Your instructions:
Write out, word for word, only the lines from the one with "Plein texte /" to the end of the data below.

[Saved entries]

--- START ---

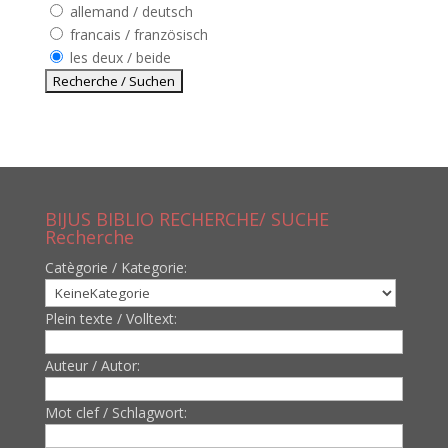
allemand / deutsch
francais / französisch
les deux / beide
BIJUS BIBLIO RECHERCHE/ SUCHE
Recherche
Catègorie / Kategorie:
Plein texte / Volltext:
Auteur / Autor:
Mot clef / Schlagwort:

--- END ---

Response to this exercise:
Plein texte / Volltext:
Auteur / Autor:
Mot clef / Schlagwort:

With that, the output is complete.